*** INPUT DATA ***

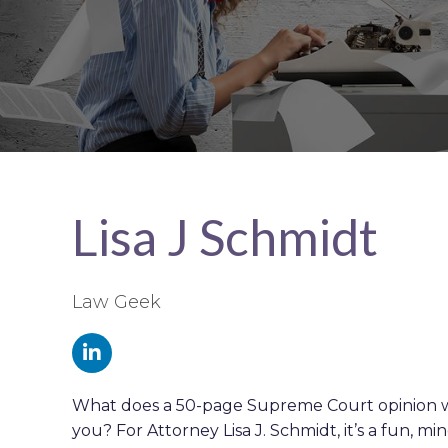
Lisa J Schmidt
Law Geek
What does a 50-page Supreme Court opinion w
you? For Attorney Lisa J. Schmidt, it’s a fun, m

*** End of INPUT DATA ***

TASK TO COMPLETE.
Look for "Lisa" in each line of the material, then copy the lines where it is found.

SOLUTION.
Lisa J Schmidt
you? For Attorney Lisa J. Schmidt, it’s a fun, m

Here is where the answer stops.